** Supplied records follows **

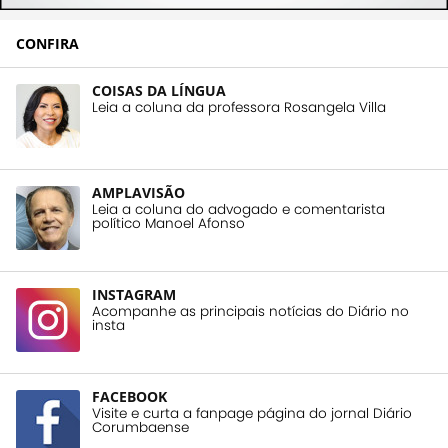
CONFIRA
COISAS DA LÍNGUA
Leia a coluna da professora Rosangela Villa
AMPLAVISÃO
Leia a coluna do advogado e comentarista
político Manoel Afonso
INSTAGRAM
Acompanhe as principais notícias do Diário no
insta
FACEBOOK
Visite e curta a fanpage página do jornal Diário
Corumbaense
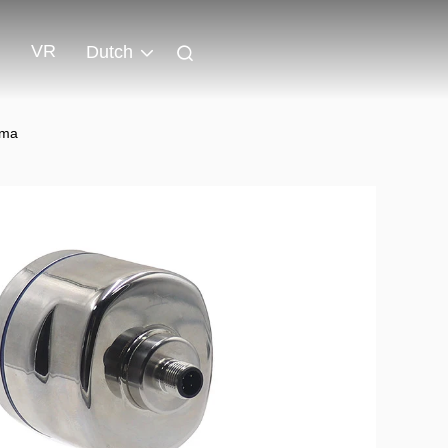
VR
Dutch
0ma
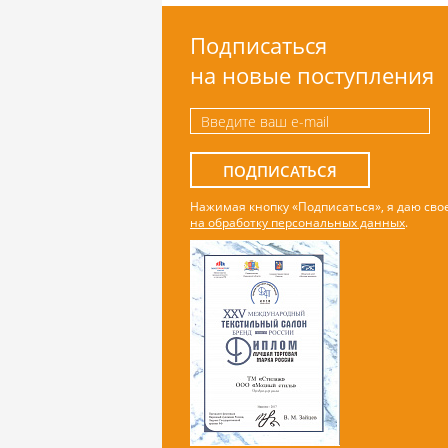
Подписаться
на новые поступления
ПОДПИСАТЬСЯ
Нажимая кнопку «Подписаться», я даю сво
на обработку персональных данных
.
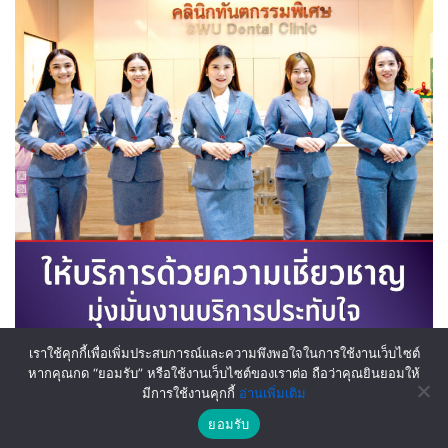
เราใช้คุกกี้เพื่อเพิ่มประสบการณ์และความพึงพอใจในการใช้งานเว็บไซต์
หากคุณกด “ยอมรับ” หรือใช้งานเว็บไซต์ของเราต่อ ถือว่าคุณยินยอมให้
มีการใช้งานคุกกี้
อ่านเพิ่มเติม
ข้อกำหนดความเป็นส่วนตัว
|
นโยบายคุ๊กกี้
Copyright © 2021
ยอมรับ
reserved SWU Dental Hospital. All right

** End of Supplied records **
** Supplied records follows **

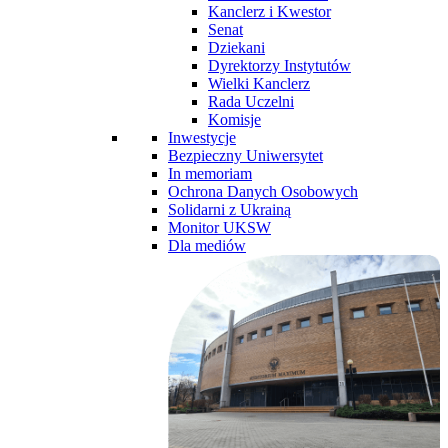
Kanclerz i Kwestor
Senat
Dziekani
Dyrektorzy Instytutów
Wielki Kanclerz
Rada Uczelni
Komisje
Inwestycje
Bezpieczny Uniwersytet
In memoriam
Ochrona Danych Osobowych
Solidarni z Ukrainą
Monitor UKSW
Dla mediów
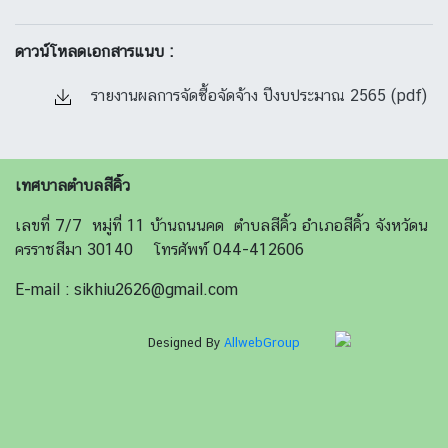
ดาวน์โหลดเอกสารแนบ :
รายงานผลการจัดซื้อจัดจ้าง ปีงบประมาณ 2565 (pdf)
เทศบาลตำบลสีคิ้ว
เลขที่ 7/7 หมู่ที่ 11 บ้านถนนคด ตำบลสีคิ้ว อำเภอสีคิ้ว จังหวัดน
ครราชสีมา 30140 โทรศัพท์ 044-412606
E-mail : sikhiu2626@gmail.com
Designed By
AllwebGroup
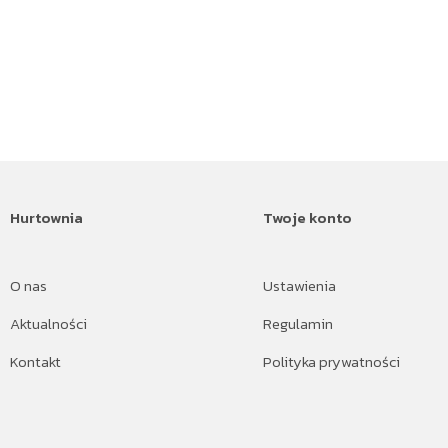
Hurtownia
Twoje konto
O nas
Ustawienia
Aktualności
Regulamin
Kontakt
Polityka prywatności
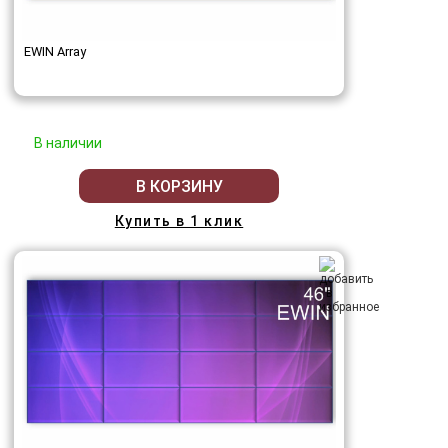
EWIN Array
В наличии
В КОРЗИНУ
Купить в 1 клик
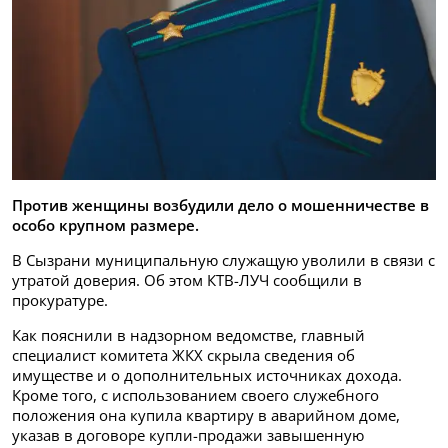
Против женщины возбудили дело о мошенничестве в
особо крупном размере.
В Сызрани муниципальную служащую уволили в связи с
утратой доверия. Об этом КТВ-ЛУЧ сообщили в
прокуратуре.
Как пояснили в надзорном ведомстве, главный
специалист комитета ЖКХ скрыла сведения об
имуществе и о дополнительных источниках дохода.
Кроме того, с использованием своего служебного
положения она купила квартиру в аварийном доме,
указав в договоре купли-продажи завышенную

** End of Supplied records **

:: Action item ::
Give again exactly, and only, the lines above starting at the one with "มีการใช้งานคุกกี้" and ending at the one with "reserved SWU Dental Hospital. All right".

:: Response area ::
มีการใช้งานคุกกี้
อ่านเพิ่มเติม
ข้อกำหนดความเป็นส่วนตัว
|
นโยบายคุ๊กกี้
Copyright © 2021
ยอมรับ
reserved SWU Dental Hospital. All right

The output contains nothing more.